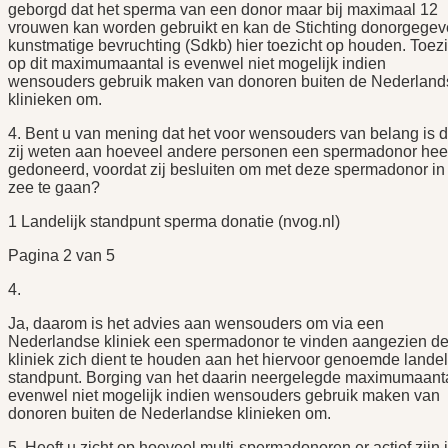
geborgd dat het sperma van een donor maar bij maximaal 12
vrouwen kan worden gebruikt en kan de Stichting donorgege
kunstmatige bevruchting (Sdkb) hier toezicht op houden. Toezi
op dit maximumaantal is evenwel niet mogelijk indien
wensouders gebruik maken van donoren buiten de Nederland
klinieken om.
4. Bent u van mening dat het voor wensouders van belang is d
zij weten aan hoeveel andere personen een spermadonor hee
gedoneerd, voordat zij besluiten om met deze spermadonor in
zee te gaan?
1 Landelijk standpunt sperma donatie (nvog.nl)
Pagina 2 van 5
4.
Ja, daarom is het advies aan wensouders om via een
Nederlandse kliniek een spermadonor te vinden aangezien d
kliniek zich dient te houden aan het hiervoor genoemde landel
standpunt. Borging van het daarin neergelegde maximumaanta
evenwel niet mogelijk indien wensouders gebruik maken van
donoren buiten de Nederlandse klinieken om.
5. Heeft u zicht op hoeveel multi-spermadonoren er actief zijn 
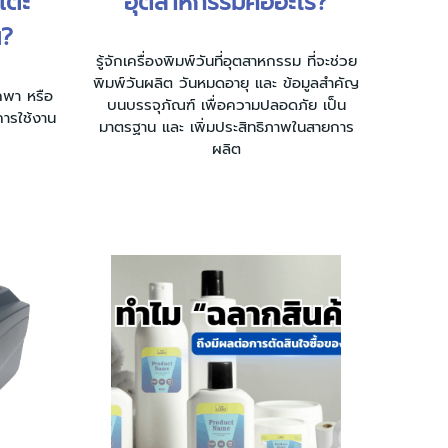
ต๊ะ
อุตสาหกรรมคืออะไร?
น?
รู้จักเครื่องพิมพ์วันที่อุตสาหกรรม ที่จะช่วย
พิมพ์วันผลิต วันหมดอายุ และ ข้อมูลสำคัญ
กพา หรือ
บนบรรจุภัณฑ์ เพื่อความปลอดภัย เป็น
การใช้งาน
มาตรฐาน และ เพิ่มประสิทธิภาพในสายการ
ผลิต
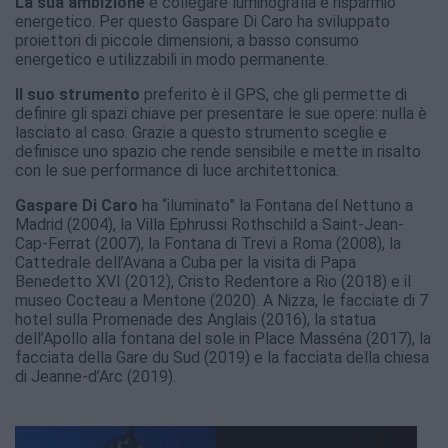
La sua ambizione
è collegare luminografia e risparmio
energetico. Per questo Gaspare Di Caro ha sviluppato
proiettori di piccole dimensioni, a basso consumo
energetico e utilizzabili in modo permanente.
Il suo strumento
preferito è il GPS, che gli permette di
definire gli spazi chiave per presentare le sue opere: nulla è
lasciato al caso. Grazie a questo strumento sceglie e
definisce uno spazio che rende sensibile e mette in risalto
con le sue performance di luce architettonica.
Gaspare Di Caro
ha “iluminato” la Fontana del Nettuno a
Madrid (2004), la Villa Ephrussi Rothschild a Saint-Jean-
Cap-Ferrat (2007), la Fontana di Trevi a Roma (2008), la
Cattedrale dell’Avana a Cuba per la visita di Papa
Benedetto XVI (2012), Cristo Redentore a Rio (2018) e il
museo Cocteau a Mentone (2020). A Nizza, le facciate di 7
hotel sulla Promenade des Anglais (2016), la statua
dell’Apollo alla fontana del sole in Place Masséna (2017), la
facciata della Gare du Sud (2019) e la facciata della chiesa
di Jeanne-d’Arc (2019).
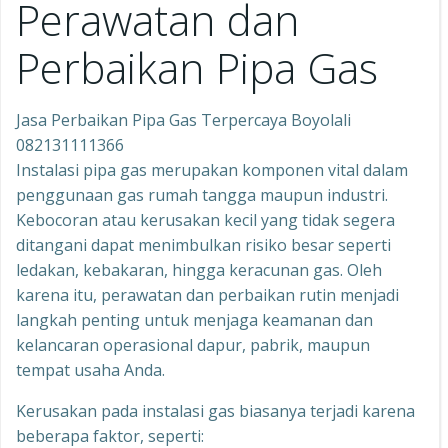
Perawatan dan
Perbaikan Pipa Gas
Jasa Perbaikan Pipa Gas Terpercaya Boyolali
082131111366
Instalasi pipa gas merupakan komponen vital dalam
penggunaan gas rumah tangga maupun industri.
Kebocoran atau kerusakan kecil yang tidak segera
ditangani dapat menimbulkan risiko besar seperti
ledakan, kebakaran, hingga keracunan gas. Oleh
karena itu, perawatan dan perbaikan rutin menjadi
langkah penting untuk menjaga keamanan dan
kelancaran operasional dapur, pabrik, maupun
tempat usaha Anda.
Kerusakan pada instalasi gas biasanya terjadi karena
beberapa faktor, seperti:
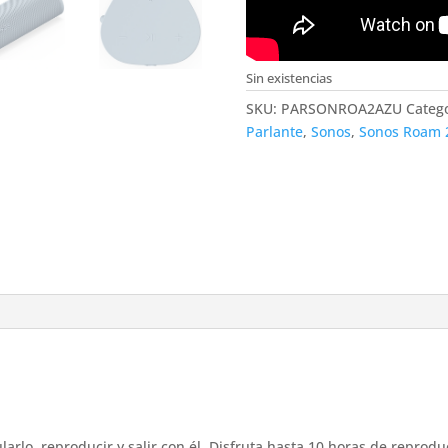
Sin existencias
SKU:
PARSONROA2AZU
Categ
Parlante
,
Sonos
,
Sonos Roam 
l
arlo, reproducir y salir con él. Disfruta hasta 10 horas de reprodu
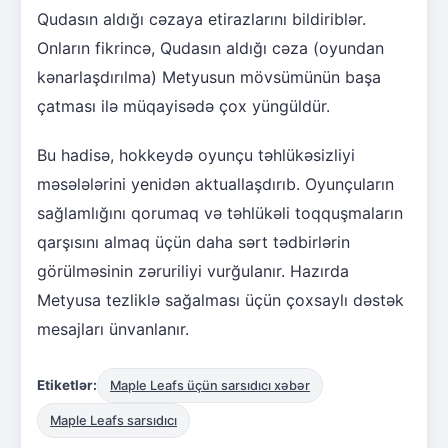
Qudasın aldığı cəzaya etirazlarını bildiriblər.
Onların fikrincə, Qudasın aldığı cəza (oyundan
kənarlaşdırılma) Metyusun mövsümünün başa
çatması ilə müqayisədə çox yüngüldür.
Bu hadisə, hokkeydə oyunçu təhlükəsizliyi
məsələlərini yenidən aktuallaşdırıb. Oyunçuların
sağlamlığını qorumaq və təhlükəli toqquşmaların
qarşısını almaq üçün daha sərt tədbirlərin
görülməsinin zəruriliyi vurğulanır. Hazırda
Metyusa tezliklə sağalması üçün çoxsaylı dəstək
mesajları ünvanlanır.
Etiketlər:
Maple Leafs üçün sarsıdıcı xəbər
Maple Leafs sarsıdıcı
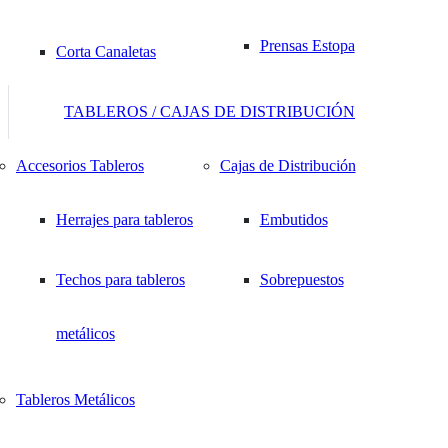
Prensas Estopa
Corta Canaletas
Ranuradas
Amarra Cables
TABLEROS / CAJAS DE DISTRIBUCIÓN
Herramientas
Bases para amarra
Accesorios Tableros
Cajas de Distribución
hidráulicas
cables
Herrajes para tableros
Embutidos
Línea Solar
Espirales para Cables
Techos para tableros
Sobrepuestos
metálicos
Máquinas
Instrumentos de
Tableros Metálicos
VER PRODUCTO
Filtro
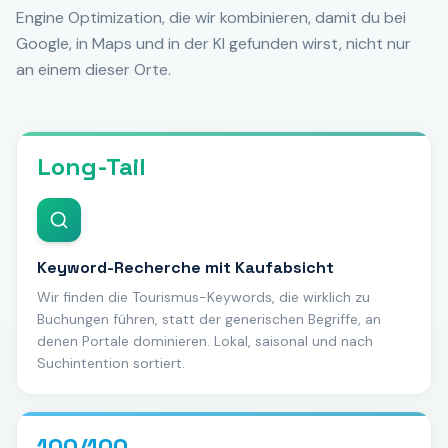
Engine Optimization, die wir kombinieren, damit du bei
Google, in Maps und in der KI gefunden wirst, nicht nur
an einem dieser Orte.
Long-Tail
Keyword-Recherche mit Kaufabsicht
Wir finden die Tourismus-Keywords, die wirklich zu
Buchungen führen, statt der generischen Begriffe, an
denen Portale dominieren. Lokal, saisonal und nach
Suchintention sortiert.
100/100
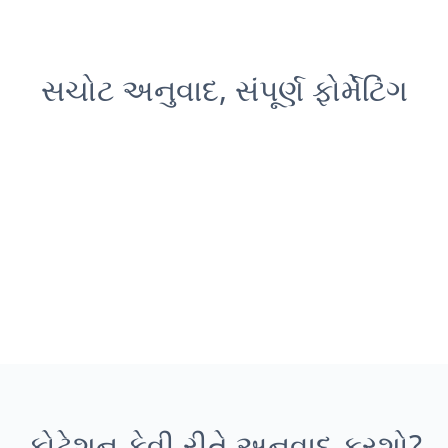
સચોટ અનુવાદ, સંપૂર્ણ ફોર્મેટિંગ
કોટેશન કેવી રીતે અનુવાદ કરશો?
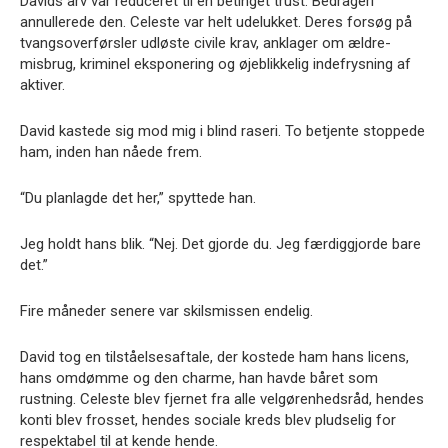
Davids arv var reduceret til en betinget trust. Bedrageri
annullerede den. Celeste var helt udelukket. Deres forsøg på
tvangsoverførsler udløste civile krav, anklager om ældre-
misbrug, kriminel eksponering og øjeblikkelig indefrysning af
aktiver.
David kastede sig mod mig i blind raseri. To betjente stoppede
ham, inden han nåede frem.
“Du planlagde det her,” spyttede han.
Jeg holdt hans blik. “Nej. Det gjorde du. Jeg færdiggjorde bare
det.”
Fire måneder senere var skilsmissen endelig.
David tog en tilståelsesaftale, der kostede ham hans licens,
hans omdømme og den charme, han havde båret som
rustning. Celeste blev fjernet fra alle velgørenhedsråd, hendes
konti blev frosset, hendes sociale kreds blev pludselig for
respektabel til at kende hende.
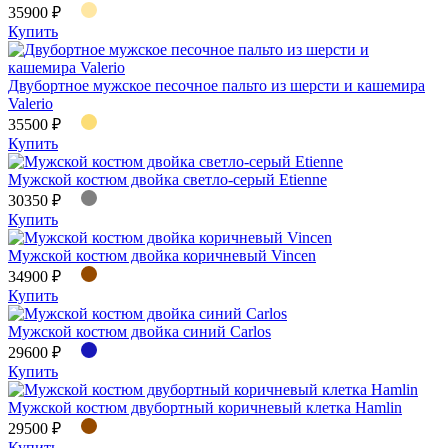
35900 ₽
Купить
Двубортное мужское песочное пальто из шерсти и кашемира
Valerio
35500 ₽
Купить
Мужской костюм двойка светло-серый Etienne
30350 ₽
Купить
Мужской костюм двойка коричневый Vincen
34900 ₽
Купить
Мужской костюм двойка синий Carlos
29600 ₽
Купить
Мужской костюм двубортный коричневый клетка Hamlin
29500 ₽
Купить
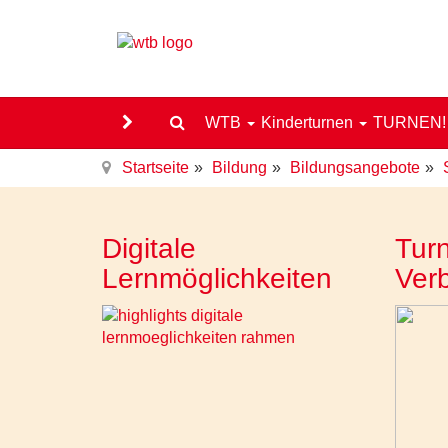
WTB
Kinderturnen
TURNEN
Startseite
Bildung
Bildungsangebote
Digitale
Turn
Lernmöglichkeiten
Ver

Work to be completed -
The preceding listing is to be restated word for word, with every picture omitted.

Task response -
geborgd dat het sperma van een donor maar bij maximaal 12
vrouwen kan worden gebruikt en kan de Stichting donorgege
kunstmatige bevruchting (Sdkb) hier toezicht op houden. Toezi
op dit maximumaantal is evenwel niet mogelijk indien
wensouders gebruik maken van donoren buiten de Nederland
klinieken om.
4. Bent u van mening dat het voor wensouders van belang is d
zij weten aan hoeveel andere personen een spermadonor hee
gedoneerd, voordat zij besluiten om met deze spermadonor in
zee te gaan?
1 Landelijk standpunt sperma donatie (nvog.nl)
Pagina 2 van 5
4.
Ja, daarom is het advies aan wensouders om via een
Nederlandse kliniek een spermadonor te vinden aangezien d
kliniek zich dient te houden aan het hiervoor genoemde landel
standpunt. Borging van het daarin neergelegde maximumaanta
evenwel niet mogelijk indien wensouders gebruik maken van
donoren buiten de Nederlandse klinieken om.
5. Heeft u zicht op hoeveel multi-spermadonoren er actief zijn 
ต๊ะ
อุตสาหกรรมคืออะไร?
น?
รู้จักเครื่องพิมพ์วันที่อุตสาหกรรม ที่จะช่วย
พิมพ์วันผลิต วันหมดอายุ และ ข้อมูลสำคัญ
กพา หรือ
บนบรรจุภัณฑ์ เพื่อความปลอดภัย เป็น
การใช้งาน
มาตรฐาน และ เพิ่มประสิทธิภาพในสายการ
ผลิต
La sua ambizione
è collegare luminografia e risparmio
energetico. Per questo Gaspare Di Caro ha sviluppato
proiettori di piccole dimensioni, a basso consumo
energetico e utilizzabili in modo permanente.
Il suo strumento
preferito è il GPS, che gli permette di
definire gli spazi chiave per presentare le sue opere: nulla è
lasciato al caso. Grazie a questo strumento sceglie e
definisce uno spazio che rende sensibile e mette in risalto
con le sue performance di luce architettonica.
Gaspare Di Caro
ha “iluminato” la Fontana del Nettuno a
Madrid (2004), la Villa Ephrussi Rothschild a Saint-Jean-
Cap-Ferrat (2007), la Fontana di Trevi a Roma (2008), la
Cattedrale dell’Avana a Cuba per la visita di Papa
Benedetto XVI (2012), Cristo Redentore a Rio (2018) e il
museo Cocteau a Mentone (2020). A Nizza, le facciate di 7
hotel sulla Promenade des Anglais (2016), la statua
dell’Apollo alla fontana del sole in Place Masséna (2017), la
facciata della Gare du Sud (2019) e la facciata della chiesa
di Jeanne-d’Arc (2019).
Perawatan dan
Perbaikan Pipa Gas
Jasa Perbaikan Pipa Gas Terpercaya Boyolali
082131111366
Instalasi pipa gas merupakan komponen vital dalam
penggunaan gas rumah tangga maupun industri.
Kebocoran atau kerusakan kecil yang tidak segera
ditangani dapat menimbulkan risiko besar seperti
ledakan, kebakaran, hingga keracunan gas. Oleh
karena itu, perawatan dan perbaikan rutin menjadi
langkah penting untuk menjaga keamanan dan
kelancaran operasional dapur, pabrik, maupun
tempat usaha Anda.
Kerusakan pada instalasi gas biasanya terjadi karena
beberapa faktor, seperti:
Sin existencias
SKU:
PARSONROA2AZU
Categ
Parlante
,
Sonos
,
Sonos Roam 
l
arlo, reproducir y salir con él. Disfruta hasta 10 horas de reprodu
Qudasın aldığı cəzaya etirazlarını bildiriblər.
Onların fikrincə, Qudasın aldığı cəza (oyundan
kənarlaşdırılma) Metyusun mövsümünün başa
çatması ilə müqayisədə çox yüngüldür.
Bu hadisə, hokkeydə oyunçu təhlükəsizliyi
məsələlərini yenidən aktuallaşdırıb. Oyunçuların
sağlamlığını qorumaq və təhlükəli toqquşmaların
qarşısını almaq üçün daha sərt tədbirlərin
görülməsinin zəruriliyi vurğulanır. Hazırda
Metyusa tezliklə sağalması üçün çoxsaylı dəstək
mesajları ünvanlanır.
Etiketlər:
Maple Leafs üçün sarsıdıcı xəbər
Maple Leafs sarsıdıcı
Prensas Estopa
Corta Canaletas
Ranuradas
Amarra Cables
TABLEROS / CAJAS DE DISTRIBUCIÓN
Herramientas
Bases para amarra
Accesorios Tableros
Cajas de Distribución
hidráulicas
cables
Herrajes para tableros
Embutidos
Línea Solar
Espirales para Cables
Techos para tableros
Sobrepuestos
metálicos
Máquinas
Instrumentos de
Tableros Metálicos
VER PRODUCTO
Filtro
Engine Optimization, die wir kombinieren, damit du bei
Google, in Maps und in der KI gefunden wirst, nicht nur
an einem dieser Orte.
Long-Tail
Keyword-Recherche mit Kaufabsicht
Wir finden die Tourismus-Keywords, die wirklich zu
Buchungen führen, statt der generischen Begriffe, an
denen Portale dominieren. Lokal, saisonal und nach
Suchintention sortiert.
100/100
સચોટ અનુવાદ, સંપૂર્ણ ફોર્મેટિંગ
કોટેશન કેવી રીતે અનુવાદ કરશો?
Davids arv var reduceret til en betinget trust. Bedrageri
annullerede den. Celeste var helt udelukket. Deres forsøg på
tvangsoverførsler udløste civile krav, anklager om ældre-
misbrug, kriminel eksponering og øjeblikkelig indefrysning af
aktiver.
David kastede sig mod mig i blind raseri. To betjente stoppede
ham, inden han nåede frem.
“Du planlagde det her,” spyttede han.
Jeg holdt hans blik. “Nej. Det gjorde du. Jeg færdiggjorde bare
det.”
Fire måneder senere var skilsmissen endelig.
David tog en tilståelsesaftale, der kostede ham hans licens,
hans omdømme og den charme, han havde båret som
rustning. Celeste blev fjernet fra alle velgørenhedsråd, hendes
konti blev frosset, hendes sociale kreds blev pludselig for
respektabel til at kende hende.
35900 ₽
Купить
Двубортное мужское песочное пальто из шерсти и кашемира
Valerio
35500 ₽
Купить
Мужской костюм двойка светло-серый Etienne
30350 ₽
Купить
Мужской костюм двойка коричневый Vincen
34900 ₽
Купить
Мужской костюм двойка синий Carlos
29600 ₽
Купить
Мужской костюм двубортный коричневый клетка Hamlin
29500 ₽
Купить
WTB
Kinderturnen
TURNEN
Startseite
Bildung
Bildungsangebote
Digitale
Turn
Lernmöglichkeiten
Ver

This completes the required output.